Now, what happens if we remove the worse-than-linearly-scaling features? The next figure shows the scaling behavior without these “slow” features. This setting is called `EfficientFCParameters`

and can be tuned using the feature extraction settings.

Due to the shorter total execution time, the small time series execution times are more influenced by the constant overhead terms involved in the calculation. But for higher lengths, the extraction time is now approximately linearly scaling.

### Absolute times

It is very important to understand the scaling behavior to predict how the execution time will behave with different input data. But it is also important to know the absolute numbers. If the absolute execution time is 1s and it is increased by a factor of 10 it might not be so bad. But if you need to wait 2h instead of 10 minutes, you definitely want to know!
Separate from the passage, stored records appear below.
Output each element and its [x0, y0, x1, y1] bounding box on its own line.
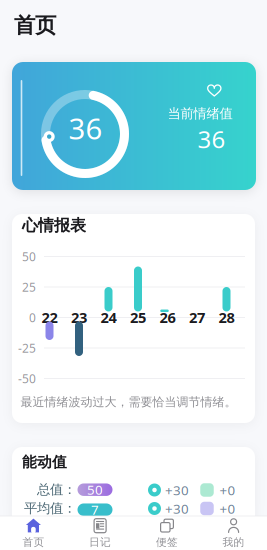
staticText: 50 [87, 481, 103, 498]
staticText: 50 [22, 248, 36, 264]
button[interactable]: 日记 [68, 516, 132, 550]
staticText: 平均值： [24, 500, 76, 516]
staticText: +30 [165, 481, 189, 499]
staticText: 26 [160, 308, 176, 327]
button[interactable]: 便签 [135, 516, 199, 550]
button[interactable]: 首页 [1, 516, 65, 550]
staticText: -50 [18, 370, 36, 386]
staticText: 23 [71, 308, 87, 327]
staticText: +0 [220, 500, 236, 517]
staticText: 能动值 [22, 453, 67, 471]
staticText: 日记 [89, 536, 111, 549]
staticText: -25 [18, 340, 36, 356]
staticText: 27 [189, 308, 205, 327]
staticText: 首页 [22, 536, 44, 549]
staticText: 28 [218, 308, 234, 327]
staticText: 当前情绪值 [168, 105, 232, 122]
staticText: +30 [165, 500, 189, 517]
staticText: 我的 [223, 536, 245, 549]
button[interactable]: 收藏 [207, 82, 222, 98]
staticText: 24 [100, 308, 116, 327]
staticText: 首页 [14, 12, 56, 39]
button[interactable]: 我的 [202, 516, 266, 550]
staticText: 25 [130, 308, 146, 327]
staticText: 0 [29, 310, 36, 325]
staticText: 总值： [37, 481, 76, 498]
staticText: 36 [198, 123, 226, 155]
staticText: 7 [91, 501, 99, 518]
staticText: 36 [68, 108, 102, 148]
staticText: +0 [220, 481, 236, 499]
staticText: 心情报表 [22, 216, 86, 235]
staticText: 22 [42, 308, 58, 327]
staticText: 25 [22, 279, 36, 295]
staticText: 便签 [156, 536, 178, 549]
staticText: 最近情绪波动过大，需要恰当调节情绪。 [20, 395, 236, 409]
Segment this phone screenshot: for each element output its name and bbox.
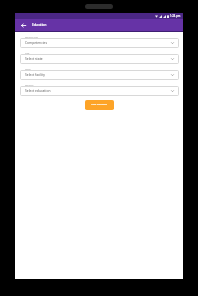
staticText: Select facility: [25, 72, 45, 76]
staticText: Competencies: [25, 40, 48, 44]
staticText: Facility: [25, 68, 31, 70]
button[interactable]: Back: [18, 20, 29, 31]
staticText: Education: [32, 23, 47, 27]
staticText: 1:24 pm: [170, 14, 181, 18]
button[interactable]: Select facility: [20, 70, 179, 80]
button[interactable]: Select education: [20, 86, 179, 96]
staticText: Load education: [91, 103, 108, 106]
staticText: State: [25, 52, 30, 54]
button[interactable]: Competencies: [20, 38, 179, 48]
staticText: Education Type: [25, 36, 38, 38]
staticText: Select education: [25, 88, 51, 92]
staticText: Education: [25, 84, 34, 86]
staticText: Select state: [25, 56, 43, 60]
button[interactable]: Select state: [20, 54, 179, 64]
button[interactable]: Load education: [85, 100, 114, 110]
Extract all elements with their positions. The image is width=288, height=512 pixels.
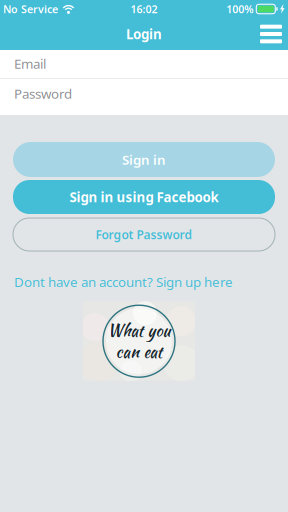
staticText: 16:02 <box>130 2 158 16</box>
button[interactable]: Menu <box>248 21 288 47</box>
button[interactable]: Sign in <box>13 142 275 177</box>
staticText: can eat <box>116 340 162 363</box>
button[interactable]: Forgot Password <box>13 218 275 251</box>
button[interactable]: Sign in using Facebook <box>13 180 275 214</box>
staticText: What you <box>108 319 170 342</box>
staticText: Forgot Password <box>96 226 192 242</box>
staticText: No Service <box>3 2 58 16</box>
staticText: Dont have an account? Sign up here <box>14 273 233 291</box>
staticText: Email <box>14 55 46 72</box>
staticText: Password <box>14 85 72 102</box>
staticText: 100% <box>226 2 253 16</box>
staticText: Sign in using Facebook <box>70 188 218 206</box>
button[interactable]: Dont have an account? Sign up here <box>14 273 233 291</box>
staticText: Sign in <box>122 151 166 168</box>
staticText: Login <box>126 25 162 43</box>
Here are the execution times for all features (or only the ones in `EfficientFCParameters`

) for a single time series `ìd`

of different lengths and a single CPU, measured on a `e2-standard-4`

google cloud VM instance (specs):

Time Series Length | Execution Time (in s) | Only Efficient Features |
---|---|---|

100 | 0.185 | 0.166 |

500 | 0.584 | 0.302 |

1000 | 1.518 | 0.450 |

5000 | 31.392 | 1.965 |

As a rough first guess, you can calculate the expected execution time using this empirical formula:

```
t(N, n, p) = n / p * (1.22e-06 * N**2 + 1.4e-04 * N + 1.8e-01)
```

where `N`

is the length of a single time series, `n`

is the number of time series and `p`

the number of physical cores.

As seen above, the scaling behavior with the efficient features is nearly linear, so it can be estimated with

```
t(N, n, p) = n / p * (3.7e-04 * N + 1.1e-01)
```

Three last comments:

- There is another constant factor (which includes pre-processing and the overhead of multiprocessing) which is not included in this formula. However, for any reasonable usage of
`tsfresh`

(typical amount of data, typical number of cores), this is negligible. - If execution time is really important to your use case, you should not “blindly” extract all features. Start with a subsample of your data and find out, which features are really important to you. Then extract only those features by tuning the feature extraction settings. At least, use the
`EfficientFCParameters`

. - These absolute numbers depend on your computing infrastructure (whereas the scaling behavior will be similar)! Different CPUs, different memory etc. can cause performance boosts or decreases. Your mileage may vary.